When you build an integration with the Fatoora platform to issue and clear e-invoices, the architecture runs smoothly as long as request volume stays low. But the behavior changes when load rises: a batch of invoices at day-end close, a peak season, or reprocessing a backlogged queue. This is where rate limits come in. This guide explains what rate limits are, how to recognize an HTTP 429 Too Many Requests response, how to read the Retry-After header, and how to design throttling, queueing, and batching strategies for high-volume issuance that stays within the limits without losing a single invoice.
This article is part of the developer hub within Qoyod E-Invoicing. It assumes you have read Introduction to the E-Invoicing API andFatoora Platform API Endpoints, and understand the difference between the Clearance API and the Reporting API, in addition to Error Handling in the API which explains how to classify the responses coming back from the platform.
What rate limits mean in an API
A rate limit is a ceiling on the number of requests the server accepts from a single client within a defined time window. Its purpose is to protect the platform from being flooded, to guarantee fair distribution of resources across all integrated organizations, and to keep the service stable under pressure. Any API operating at national scale enforces some form of this ceiling, and the Fatoora platform is no exception.

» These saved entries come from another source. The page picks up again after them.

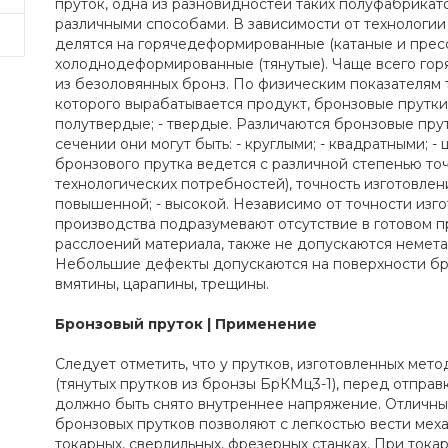
пруток, одна из разновидностей таких полуфабрикат
различными способами. В зависимости от технологии
делятся на горячедеформированные (катаные и прес
холоднодеформированные (тянутые). Чаще всего гор
из безоловянных бронз. По физическим показателям т
которого вырабатывается продукт, бронзовые прутки 
полутвердые; - твердые. Различаются бронзовые пру
сечении они могут быть: - круглыми; - квадратными; 
бронзового прутка ведется с различной степенью точ
технологических потребностей), точность изготовлени
повышенной; - высокой. Независимо от точности изго
производства подразумевают отсутствие в готовом пр
расслоений материала, также не допускаются немет
Небольшие дефекты допускаются на поверхности бро
вмятины, царапины, трещины.
Бронзовый пруток | Применение
Следует отметить, что у прутков, изготовленных ме
(тянутых прутков из бронзы БрКМц3-1), перед отпра
должно быть снято внутреннее напряжение. Отличны
бронзовых прутков позволяют с легкостью вести мех
токарных, сверлильных, фрезерных станках. При ток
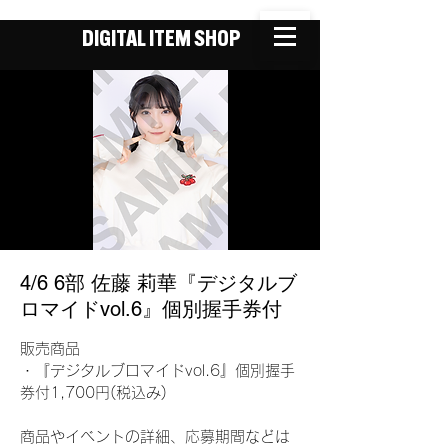
DIGITAL ITEM SHOP
4/6 6部 佐藤 莉華『デジタルブ
ロマイドvol.6』個別握手券付
販売商品
・『デジタルブロマイドvol.6』個別握手
券付1,700円(税込み)
商品やイベントの詳細、応募期間などは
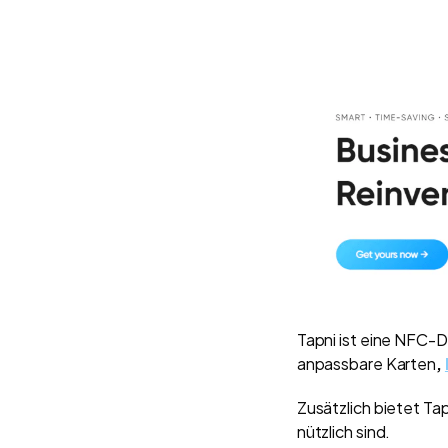
Tapni ist eine NFC-D
anpassbare Karten
,
Zusätzlich bietet Ta
nützlich sind.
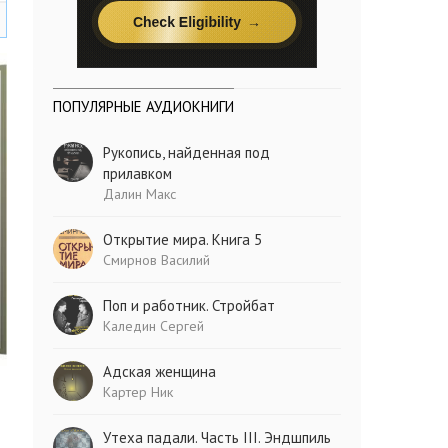
ПОПУЛЯРНЫЕ АУДИОКНИГИ
Рукопись, найденная под
прилавком
Далин Макс
Открытие мира. Книга 5
Смирнов Василий
Поп и работник. Стройбат
Каледин Сергей
Адская женщина
Картер Ник
Утеха падали. Часть III. Эндшпиль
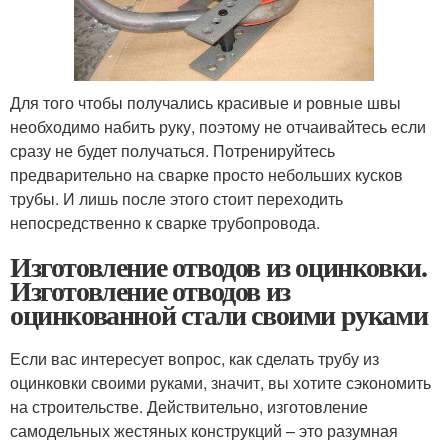
Для того чтобы получались красивые и ровные швы
необходимо набить руку, поэтому не отчаивайтесь если
сразу не будет получаться. Потренируйтесь
предварительно на сварке просто небольших кусков
трубы. И лишь после этого стоит переходить
непосредственно к сварке трубопровода.
Изготовление отводов из оцинковки.
Изготовление отводов из
оцинкованной стали своими руками
Если вас интересует вопрос, как сделать трубу из
оцинковки своими руками, значит, вы хотите сэкономить
на строительстве. Действительно, изготовление
самодельных жестяных конструкций – это разумная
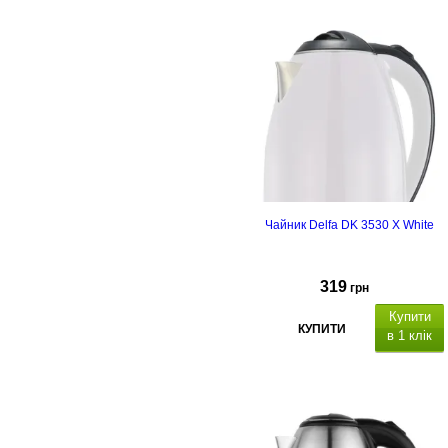
Чайник Delfa DK 3530 X White
319
грн
Купити
КУПИТИ
в 1 клік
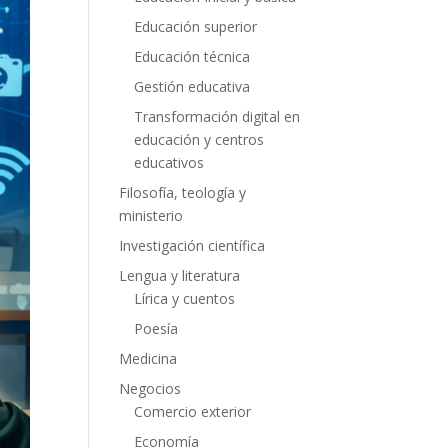
Educación superior
Educación técnica
Gestión educativa
Transformación digital en
educación y centros
educativos
Filosofía, teología y
ministerio
Investigación científica
Lengua y literatura
Lírica y cuentos
Poesía
Medicina
Negocios
Comercio exterior
Economía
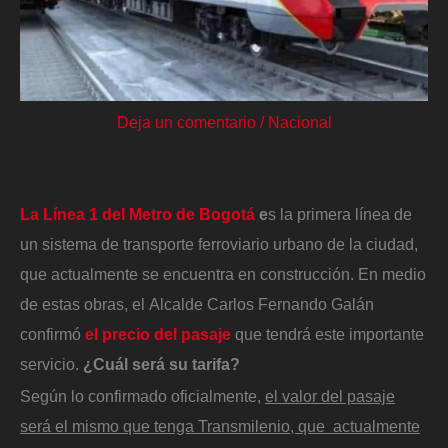
Deja un comentario
/
Nacional
La Línea 1 del Metro de Bogotá
e
s la primera línea de
un sistema de transporte ferroviario urbano de la ciudad,
que actualmente se encuentra en construcción. En medio
de estas obras, el Alcalde Carlos Fernando Galán
confirmó
el precio del pasaje
que tendrá este importante
servicio.
¿Cuál será su tarifa?
Según lo confirmado oficialmente,
el valor del pasaje
será el mismo que tenga Transmilenio, que actualmente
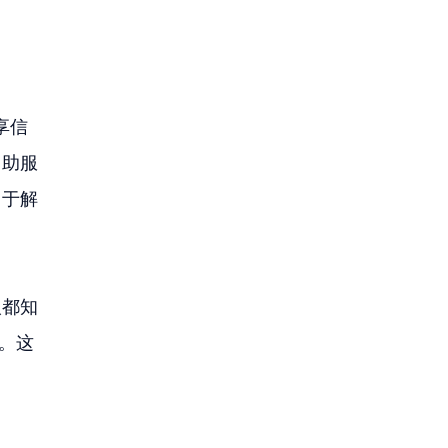
享信
自助服
用于解
人都知
。这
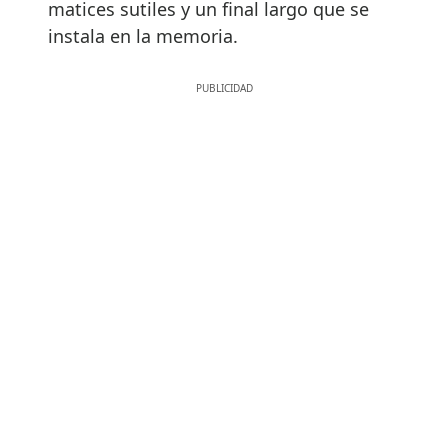
matices sutiles y un final largo que se
instala en la memoria.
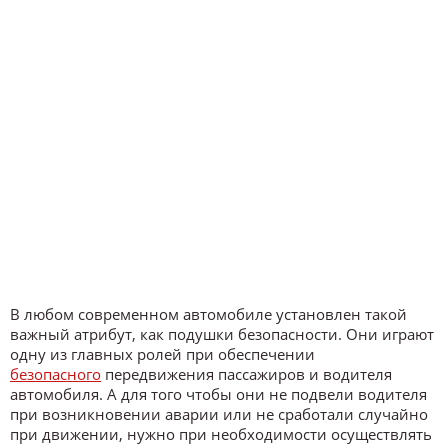
В любом современном автомобиле установлен такой
важный атрибут, как подушки безопасности. Они играют
одну из главных ролей при обеспечении
безопасного
передвижения пассажиров и водителя
автомобиля. А для того чтобы они не подвели водителя
при возникновении аварии или не сработали случайно
при движении, нужно при необходимости осуществлять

The principle is simple at its core. The platform monitors the number of requests coming from you across a time window, and if you exceed the allowed ceiling it temporarily rejects the extra requests until the window renews. The rejection here is not an error in the invoice data, but a signal that you have sent at a faster pace than the rules allow at that moment.
The key point is to understand that a rate limit does not mean your invoice is wrong. The invoice may be perfectly valid and compliant with every validation rule, but it arrived at a time when you exceeded the allowed pace. That is why handling this rejection differs fundamentally from handling a rejection caused by invalid data. The first is resolved by resending after a delay, while the second requires correcting the data first.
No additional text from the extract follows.